Wie bist du auf die 24 gekommen?
Thomas Wagensommerer: Das Thema des CTM-Festivals 2020 war „liminal“, also Schwelle oder Grenzbereich, und das begegnete meiner eher privaten Auseinandersetzung mit dem Begriff und dem Verständnis von „Jetzt“, abseits seiner Verwendung als Kampfbegriff der Gegenwart. Es wird ja gerade während der Coronakrise gern von „Entschleunigung“ gesprochen, einem Begriff, den es in der Physik nicht gibt – da spräche man ja eher von negativer Beschleunigung – und der sofort eine esoterische Dimension eröffnet, die ich mit jeder Faser meines Körpers ablehne. Die Auseinandersetzung mit dem „Jetzt“ gerinnt außerdem zu einem Wohlstandsthema, weil sich ein Mensch in existenziellen Nöten wohl kaum mit dem Begriff Jetzt beschäftigen kann, weil ihn das Jetzt beschäftigt. Deswegen ist meine Arbeit ein Versuch, mich etwas spielerischer an dieses Thema anzunähern und die vielen erhobenen Zeigefinger der Achtsamkeitsdebatten auszuschließen. Meine Fragen waren also: Wie lange ist ein Jetzt, kann ich ein Jetzt ausdehnen, was passiert mit einem Jetzt, wenn es ein Jahr dauert? Ich erinnerte mich, dass ich vor langer Zeit mal über die „The Long Now Foundation“ gelesen hatte, die 1996 gegründet wurde und der unter anderem Stewart Brand, Danny Hillis und Brian Eno angehören und die sich lose an den Ideen der kybernetisch geprägten Counter- und Cyberculture der späten 1960er Jahre orientieren. Diese wollte sich unter anderem im damals wüsten Silicon Valley ansiedeln, um eine neue Form einer Gesellschaft auszutesten und aufzubauen. Im „Whole Earth Catalogue“ haben sie versucht, alles notwendige Wissen für eine neue Gesellschaft zu sammeln, weshalb er manchmal als eine Art Vorreiter Googles gilt: Darin sind unter anderem die Konstruktionen von Buckminster Fuller, aber auch die Vererbungsregeln von Erbsen, Kommunikationstheorien, die Bestellung von Nutzland, die grundlegende Thermodynamik und der Bau eines Holzhauses erklärt.
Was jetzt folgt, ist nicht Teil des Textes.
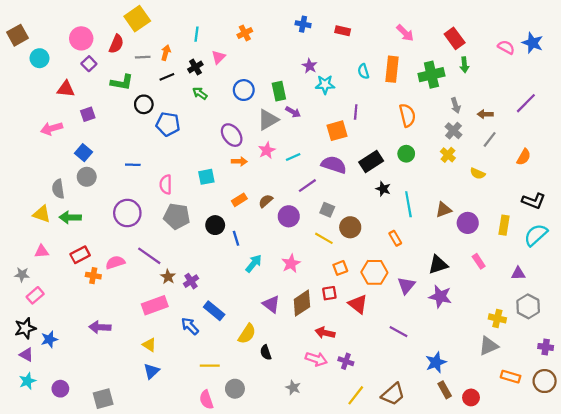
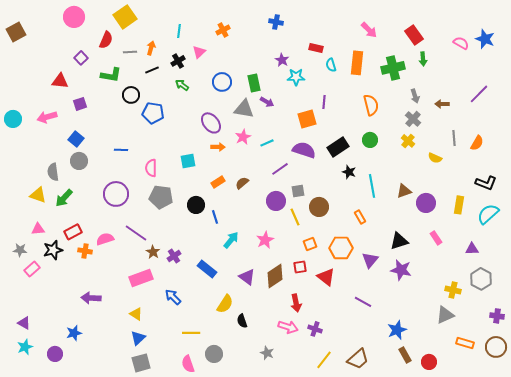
red rectangle: (343, 31) -> (316, 48), moved
pink circle: (81, 38) -> (74, 17), moved
cyan circle: (39, 58) -> (13, 119), moved
gray triangle: (268, 120) -> (244, 109), turned 40
gray line: (490, 139) -> (454, 138), moved, turned -42
gray square: (327, 210) -> (298, 191), turned -32
purple circle: (289, 216) -> (276, 201), moved
green arrow: (70, 217) -> (64, 198), turned -48
yellow line: (324, 238) -> (295, 217), turned 36
blue rectangle: (214, 311) -> (207, 269), moved
black star: (25, 328) -> (53, 250), moved
red arrow: (325, 333) -> (296, 303), turned -114
blue star: (49, 339) -> (74, 333), moved
gray square: (103, 399) -> (141, 363), moved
Die „The Long Now Foundation“ versuchte dann ab 1996 ähnlich utopische Zugänge – jedoch institutionalisiert und gut dotiert (Stewart Brand wurde mittlerweile zum Millionär) – durchzuführen, um am Weg dorthin wissenschaftliche Erkenntnisse mit gesellschaftlicher Relevanz zu generieren. Ein Beispiel dafür ist die „The 10,000 Year Clock“, ein Konzept für eine Uhr die 10000 Jahre absolut exakt und unbeschadet funktionieren und in 10000 Jahren noch verstanden und gehört werden soll. Dazu sind natürlich viele verschiedene Forschungszweige (Materialwissenschaft, Mechanik, Geologie, Akustik, Soziologie, Astronomie, etc.) notwendig. Mich beeindruckte dieser Vorgang: sich ein absurdes Ziel zu setzen und dabei Forschungsstränge zu keinen Antworten, aber zu lauter neuen Fragen zusammenzuführen.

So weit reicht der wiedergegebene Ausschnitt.